Data Persistence

Hello guys and welcome back to my Programming Application & Frameworks tutorial series. From this article, I would like to discuss some important facts about "Data Persistence".





What is this Data persistence?

What mainly the information systems do is process data and convert them into information. therefore the data should persist for later use. Such as for maintaining the status, for logging purposes and to further process and derive knowledge kind of actions. These data can be stored, read, updated or modified and deleted. At the runtime of software systems, data is stored in main memory and that is a volatile memory. Persistence is ''the continued or prolonged existence of something.'' In the storing data of computer data system, persistence means the data survives after the process with which it was created has ended. It is important that data should be stored in non-volatile storage for persistence. We can store data as Files or Databases and there so many formats to store data such as plain text, XML, JSON, Tables or etc.

In the process of understanding data persistence, it is needed to have an idea about data, databases, database servers, and database management systems.

Data

Data are facts and statistics that are collected for analysis or reference. Data itself has no meaning unless it is converted to meaningful information. Data can be quantitative or qualitative.

There are 3 ways to arrange data
  1. Un-structured
  2. Semi-structured
  3. Structured

Database

A database is a structured set of data held in a computer. They are created and managed in database servers. Data is organized into rows, columns, and tables, and it is indexed to make it easier to find relevant information. Data gets updated, expanded and deleted as new information is added. Databases process workloads to create and update themselves, querying the data they contain and running applications against it.


Database Server

A database server is a term used to refer to the back-end system of a database application using client/server architecture. The back-end, sometimes called a database server, performs tasks such as data analysis, storage, data manipulation, archiving, and other non-user specific tasks. It may also refer to the physical computer used to host the database. When mentioned in this context, the database server is typically a dedicated higher-end computer that hosts the database.

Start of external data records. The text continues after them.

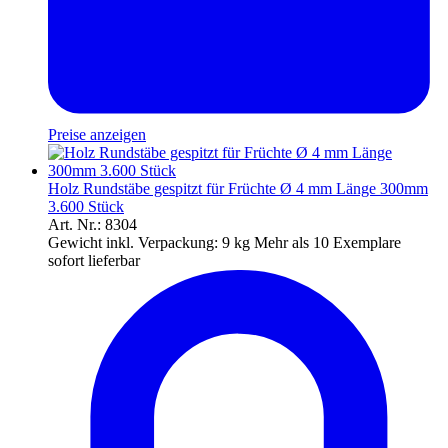
Preise anzeigen
Holz Rundstäbe gespitzt für Früchte Ø 4 mm Länge 300mm
3.600 Stück
Art. Nr.: 8304
Gewicht inkl. Verpackung:
9 kg
Mehr als 10 Exemplare
sofort lieferbar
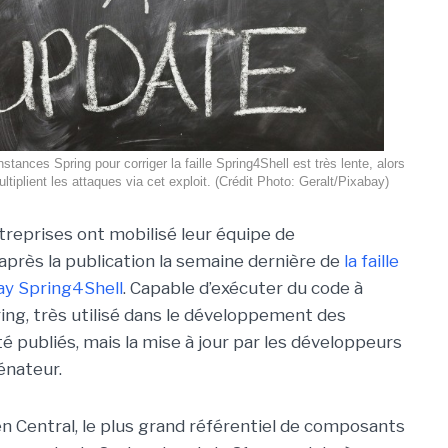
stances Spring pour corriger la faille Spring4Shell est très lente, alors
ltiplient les attaques via cet exploit. (Crédit Photo: Geralt/Pixabay)
reprises ont mobilisé leur équipe de
après la publication la semaine dernière de
la faille
ay Spring4Shell
. Capable d’exécuter du code à
ing, très utilisé dans le développement des
té publiés, mais la mise à jour par les développeurs
sénateur.
n Central, le plus grand référentiel de composants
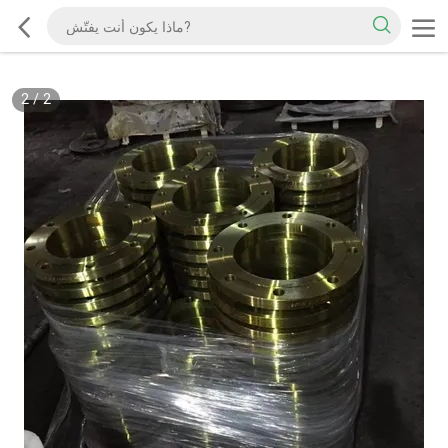
2
/
2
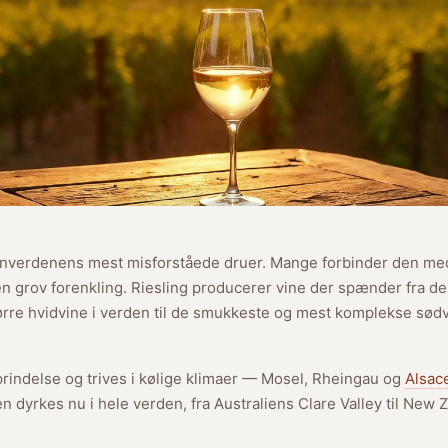
vinverdenens mest misforståede druer. Mange forbinder den med b
n grov forenkling. Riesling producerer vine der spænder fra de
ørre hvidvine i verden til de smukkeste og mest komplekse sø
prindelse og trives i kølige klimaer — Mosel, Rheingau og
Alsac
 dyrkes nu i hele verden, fra Australiens Clare Valley til New 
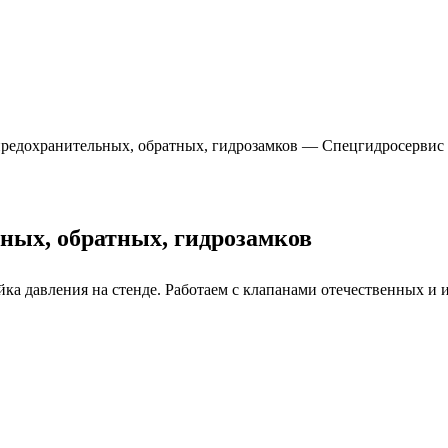
ных, обратных, гидрозамков
йка давления на стенде. Работаем с клапанами отечественных и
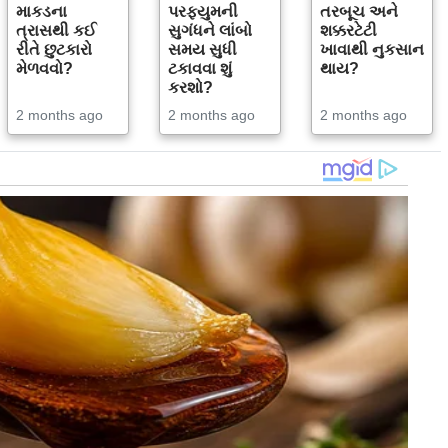
માકડના
પરફ્યુમની
તરબૂચ અને
ત્રાસથી કઈ
સુગંધને લાંબો
શક્કરટેટી
રીતે છુટકારો
સમય સુધી
ખાવાથી નુકસાન
મેળવવો?
ટકાવવા શું
થાય?
કરશો?
2 months ago
2 months ago
2 months ago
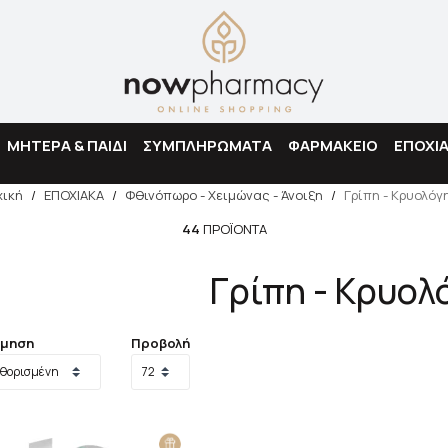
Αναζήτηση
ΜΗΤΕΡΑ & ΠΑΙΔΙ
ΣΥΜΠΛΗΡΩΜΑΤΑ
ΦΑΡΜΑΚΕΙΟ
ΕΠΟΧΙ
χική
/
ΕΠΟΧΙΑΚΑ
/
Φθινόπωρο - Χειμώνας - Άνοιξη
/
Γρίπη - Κρυολόγ
44
ΠΡΟΪΌΝΤΑ
Γρίπη - Κρυολ
όμηση
Προβολή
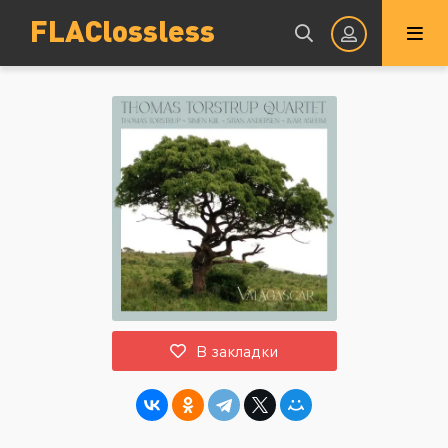
FLAClossless
Авторизация
Запомнить
ВОЙТИ НА САЙТ
В закладки
Регистрация
Восстановить пароль
Или войти через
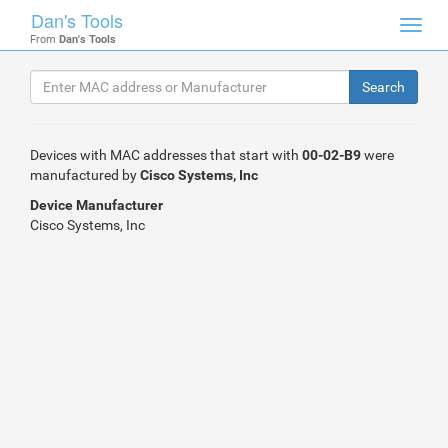
Dan's Tools
Toggl
From
Dan's Tools
navig
Devices with MAC addresses that start with
00-02-B9
were
manufactured by
Cisco Systems, Inc
Device Manufacturer
Cisco Systems, Inc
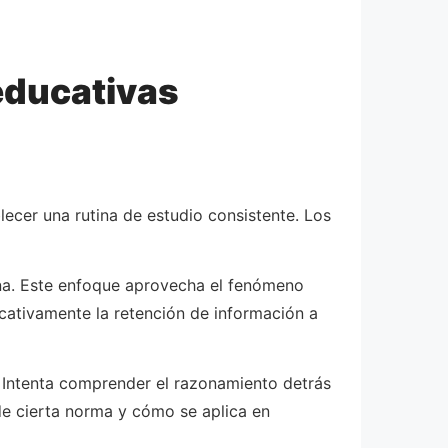
educativas
ecer una rutina de estudio consistente. Los
ana. Este enfoque aprovecha el fenómeno
cativamente la retención de información a
. Intenta comprender el razonamiento detrás
de cierta norma y cómo se aplica en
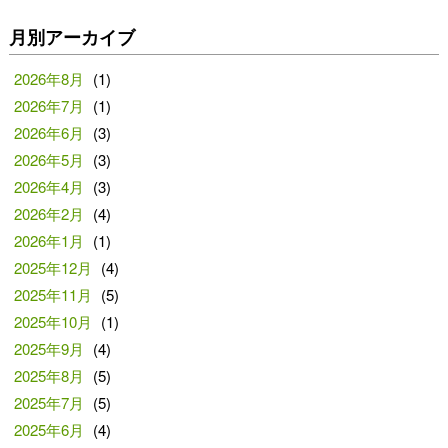
月別アーカイブ
2026年8月
(1)
2026年7月
(1)
2026年6月
(3)
2026年5月
(3)
2026年4月
(3)
2026年2月
(4)
2026年1月
(1)
2025年12月
(4)
2025年11月
(5)
2025年10月
(1)
2025年9月
(4)
2025年8月
(5)
2025年7月
(5)
2025年6月
(4)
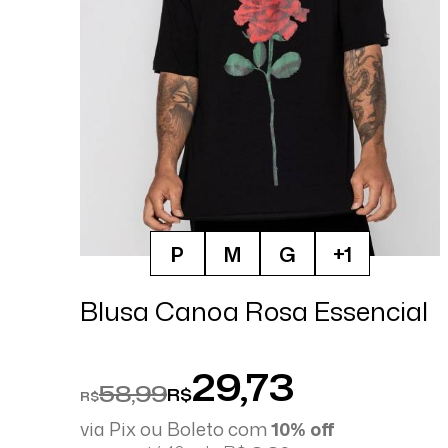
P
M
G
+1
Blusa Canoa Rosa Essencial
29,73
58,99
R$
R$
via Pix ou Boleto com
10% off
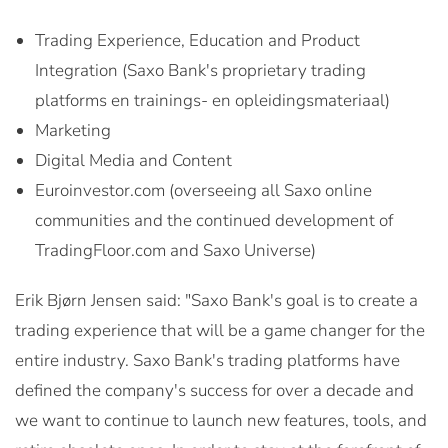
Trading Experience, Education and Product
Integration (Saxo Bank's proprietary trading
platforms en trainings- en opleidingsmateriaal)
Marketing
Digital Media and Content
Euroinvestor.com (overseeing all Saxo online
communities and the continued development of
TradingFloor.com and Saxo Universe)
Erik Bjørn Jensen said: "Saxo Bank's goal is to create a
trading experience that will be a game changer for the
entire industry. Saxo Bank's trading platforms have
defined the company's success for over a decade and
we want to continue to launch new features, tools, and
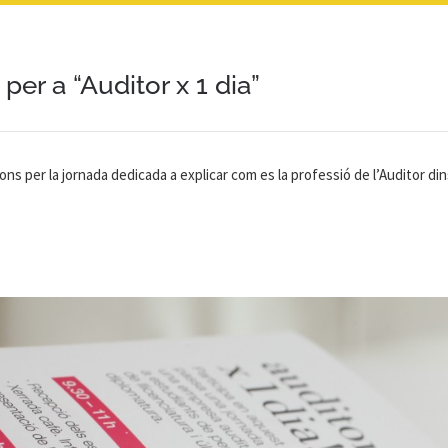
 per a “Auditor x 1 dia”
etons per la jornada dedicada a explicar com es la professió de l’Auditor din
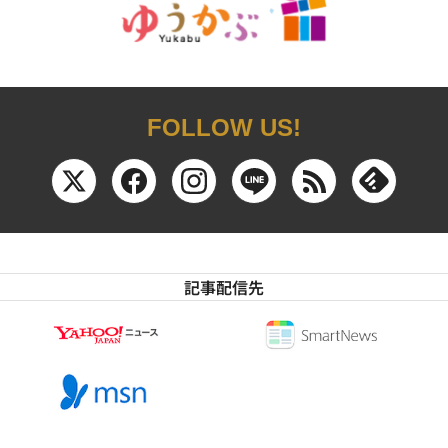
FOLLOW US!
記事配信先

Database Management System

A database management system (DBMS) is system software for creating and managing databases. The DBMS provides users and programmers with a systematic way to create, retrieve, update and manage data. A DBMS makes it possible for end users to create, read, update and delete data in a database. The DBMS essentially serves as an interface between the database and end users or application programs, ensuring that data is consistently organized and remains easily accessible.



Arrangements of data

Un-structured data -

Unstructured data is information, in many different forms, that doesn't hew to conventional data models and thus typically isn't a good fit for a mainstream relational database. Thanks to the emergence of alternative platforms for storing and managing such data, it is increasingly prevalent in IT systems and is used by organizations in a variety of business intelligence and analytics applications. One of the most common types of unstructured data is text. Unstructured text is generated and collected in a wide range of forms, including Word documents, email messages, PowerPoint presentations, survey responses, transcripts of call center interactions, and posts from blogs and social media sites.
Ex - Unstructured data files often include text and multimedia content. Examples include e-mail messages, word processing documents, videos, photos, audio files, presentations, webpages and many other kinds of business documents. 

Semi-Structured data -

Unstructured data files often include text and multimedia content. Examples include e-mail messages, word processing documents, videos, photos, audio files, presentations, webpages and many other kinds of business documents. Semi-structured data is data that has not been organized into a specialized repository, such as a database, but that nevertheless has associated information, such as metadata, that makes it more amenable to processing than raw data. In addition to structured and unstructured data, there's also a third category: semi-structured data. Semi-structured data is information that doesn't reside in a relational database but that does have some organizational properties that make it easier to analyze. Examples of semi-structured data might include XML documents and NoSQL databases.
Ex - CSV but  XML and JSON documents are semi structured documents,  NoSQL databases are considered as semi structured.

Structured data -

Structured Data is the term used for adding additional markup to HTML pages to help bots better understand information on a Web page. For example, if a Web page has information about an event, it may be difficult for a search bot to fully comprehend all of the details. However, when you add structured data, like the Event microdata provided by Schema.org, it can correctly communicate every detail of the event. One of the key benefits of using structured data is rich snippets. Rich snippets are enhanced search results created from structured data that include additional details. Here are a few examples of rich snippets.
Ex - numbers, dates, and groups of words and numbers called strings. Most experts agree that this kind of data accounts for about 20 percent of the data that is out there. Structured data is the data you’re probably used to dealing with. It’s usually stored in a database.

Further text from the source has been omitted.